───── Supplied material

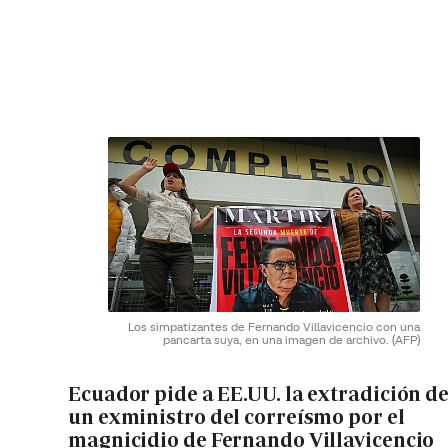
Los simpatizantes de Fernando Villavicencio con una
pancarta suya, en una imagen de archivo.
(AFP)
Ecuador pide a EE.UU. la extradición d
un exministro del correísmo por el
magnicidio de Fernando Villavicencio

──────────

The task:
Looking at the records above, which lines contain "Villavicencio"? Copy those lines.

Output of the exercise:
Los simpatizantes de Fernando Villavicencio con una
magnicidio de Fernando Villavicencio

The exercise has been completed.